### [Exercise description]
The answer consists of the lines from the line holding "lighting tips" through the last line of the entries, retyped exactly, and nothing else. No pictures belong in it.

### [Supplied information]
+===+
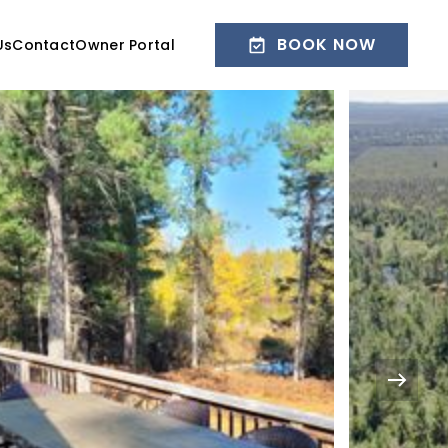
BOOK NOW
Us
Contact
Owner Portal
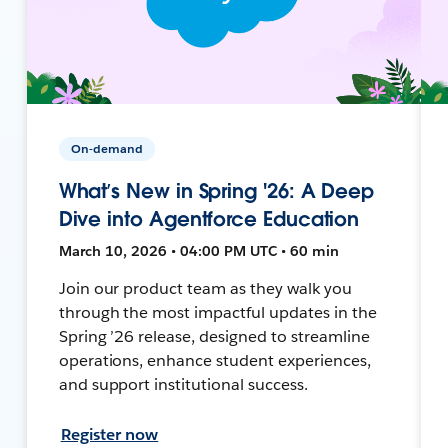
On-demand
What’s New in Spring '26: A Deep
Dive into Agentforce Education
March 10, 2026 • 04:00 PM UTC • 60 min
Join our product team as they walk you
through the most impactful updates in the
Spring ’26 release, designed to streamline
operations, enhance student experiences,
and support institutional success.
Register now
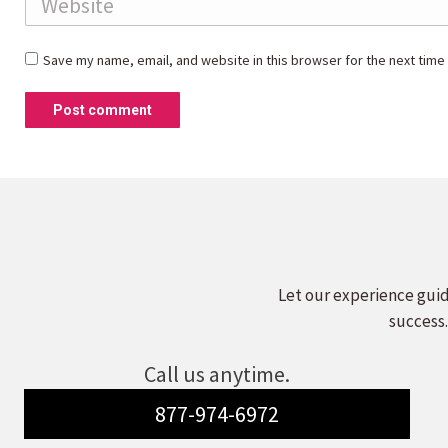
Save my name, email, and website in this browser for the next time
Post comment
Let our experience guid
success.
Call us anytime.
877-974-6972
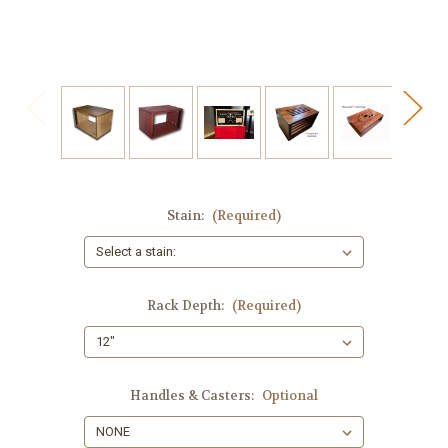
Stain:
(Required)
Rack Depth:
(Required)
Handles & Casters:
Optional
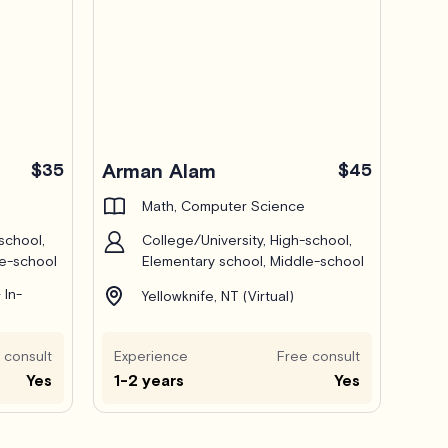
$35
Arman Alam
$45
Math, Computer Science
school,
College/University, High-school,
le-school
Elementary school, Middle-school
 In-
Yellowknife, NT (Virtual)
 consult
Experience
Free consult
Yes
1-2 years
Yes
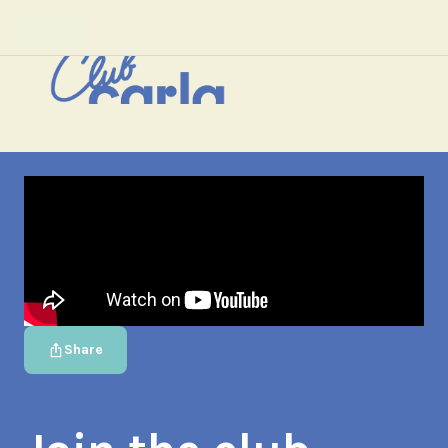
Share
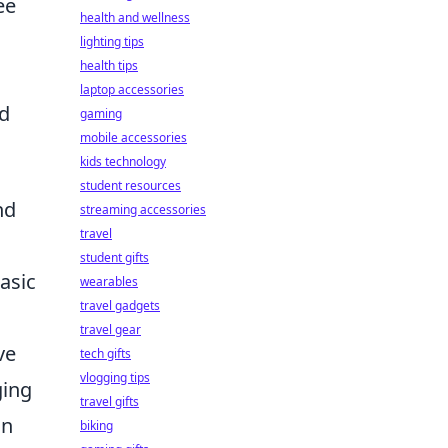
ee
health and wellness
lighting tips
health tips
laptop accessories
ld
gaming
mobile accessories
kids technology
student resources
nd
streaming accessories
travel
student gifts
asic
wearables
travel gadgets
travel gear
ve
tech gifts
vlogging tips
ging
travel gifts
on
biking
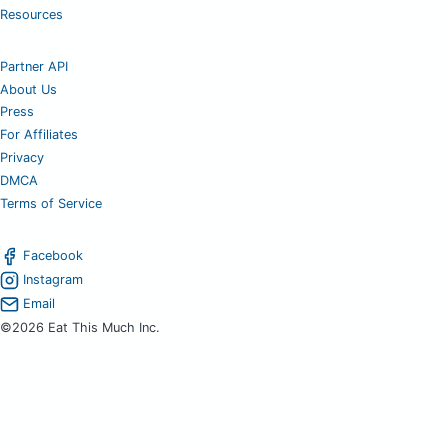
Resources
Partner API
About Us
Press
For Affiliates
Privacy
DMCA
Terms of Service
Facebook
Instagram
Email
©2026 Eat This Much Inc.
+===+
### [Final answer]
lighting tips
health tips
laptop accessories
ld
gaming
mobile accessories
kids technology
student resources
nd
streaming accessories
travel
student gifts
asic
wearables
travel gadgets
travel gear
ve
tech gifts
vlogging tips
ging
travel gifts
on
biking
Resources
Partner API
About Us
Press
For Affiliates
Privacy
DMCA
Terms of Service
Facebook
Instagram
Email
©2026 Eat This Much Inc.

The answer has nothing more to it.